When my faith hit rock bottom at the end of seminary, I became spiritually despondent. I also became very, very angry that the religious practices and beliefs I’d been given let me down.
As I voiced my doubts and anger, I received some pretty strong pushback from evangelicals who had no tolerance for my doubts and felt personally attacked. On the other side of that time in my life, I can see with greater clarity some of the reasons why we struggled to show compassion to each other.
How Do You Grow Spiritually?
In evangelicalism, there generally isn’t very much language or conception of spiritual formation or practice. We have tended to focus on “saving” and then preserving the soul. You save your soul by making the proper profession of faith and then learning more biblical truth. You remain “in Christ” by safeguarding that truth.
If you look at the broader Christian tradition that stretches back to the early church and desert fathers, there was a greater emphasis on solitude and prayer. This tradition had been preserved by the monastic tradition, and its influence has increased and decreased over the years. As the church grew in power and influence, it’s not surprising to see those spiritual practices decrease.
As our access to monastic and desert father writings has increased, we can read that the three words that drove their spirituality were: “Flee, be silent, and pray,” as Nouwen writes in The Way of the Heart. Most importantly for our discussion about doubt and compassion, Nouwen notes that solitude (the fleeing and being silent parts) grow compassion in us as we encounter the love and mercy of God.
If we contrast the evangelical and the contemplative approaches to spirituality, we can see that one is focused on preservation while the other is focused on surrender. When I was trying to defend, preserve, or guard my spiritual life, I had little time or capacity for others unless they could help defend or teach the truth.
The surrender of solitude has forced me to face my darkest thoughts, resentments, and failures. When I resist solitude, it’s often because I’m resisting these dark sides of my life. I can only find relief and freedom by surrendering to God’s mercy, and that makes it significantly easier to show mercy to others.
Within the evangelical mindset, I learned to defend my faith from my own doubts and from those who would cast doubts on my faith. There was no room for failure. It was an all or nothing mindset. Without a more robust language of “spiritual practice” to provide an actual grounding for my faith, I had placed my confidence in study and orthodoxy. After immersing myself in study throughout my undergraduate and seminary years, while also going all in with everything the church asked of me, I saw just how fragile my faith had become, and I was angry.
I had invested years of my life into the study of scripture and defending particular viewpoints of the Bible. When those defenses fell apart and I realized that I was still just as far from God as when I started out, I had a “burn it all down” mindset toward theology and the church systems I’d given so much of myself to.

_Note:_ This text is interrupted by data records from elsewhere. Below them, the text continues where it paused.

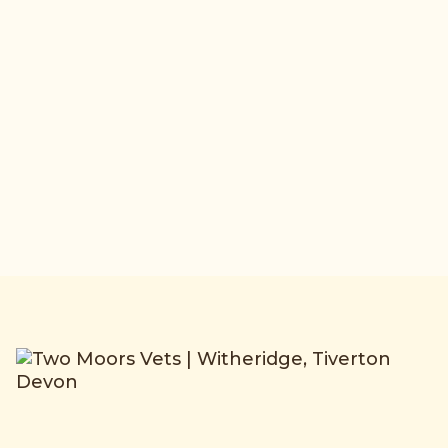
medicine and pre-purchase exams,
with a 24 hour emergency call-out for
your horse, day or night.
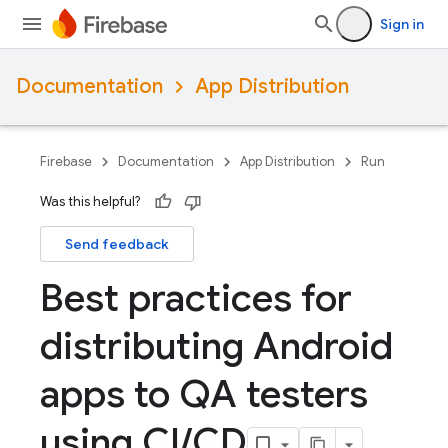
Sign in
Documentation
App Distribution
Firebase
Documentation
App Distribution
Run
Was this helpful?
Send feedback
Best practices for
distributing Android
apps to QA testers
using CI
/
CD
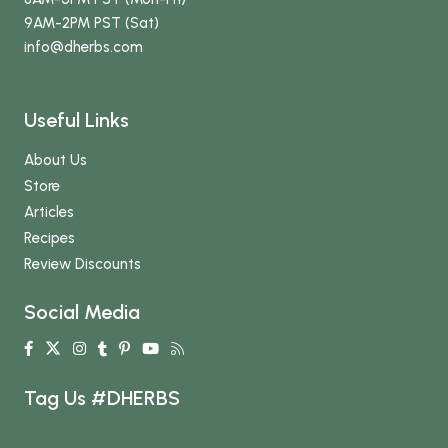
9AM-2PM PST (Sat)
info
@dherbs
.com
Useful Links
About Us
Store
Articles
Recipes
Review Discounts
Social Media
Tag Us #DHERBS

The hardest part of this is that the people in the systems of church and theology didn’t do anything malicious to me. They were just passing along the best things they could to me. We were all acting in good faith.
We all also lacked the very practices that could cultivate compassion in us. We were both trained in systems that valued conformity and checking particular boxes. As I left the conservative system, I just replaced it with a more progressive one but maintained the same mindset that lacked compassion or any kind of meaningful spiritual practice.
As I enter into completive prayer, I have to face my dark side and the only way out is to accept God’s mercy.
I am finally seeing the evangelical subculture with more compassion and grace because I can see how badly we both need the same mercy from God. I still have my insecurities. I have plenty of rage for the evangelical captivity to politics and cultural influence. But I at least can detect when I’m moving toward an unhealthy place.
When I sense myself moving toward my unhealthy stress points of anxiety and fear (hello, enneagram 9’s!), I now have spiritual practices I can turn toward with hope. Under the mercy of God, I have found the great equalizer of humanity, and that has helped me start to become kind to others, even the ones who would rather excommunicate me for my doubts.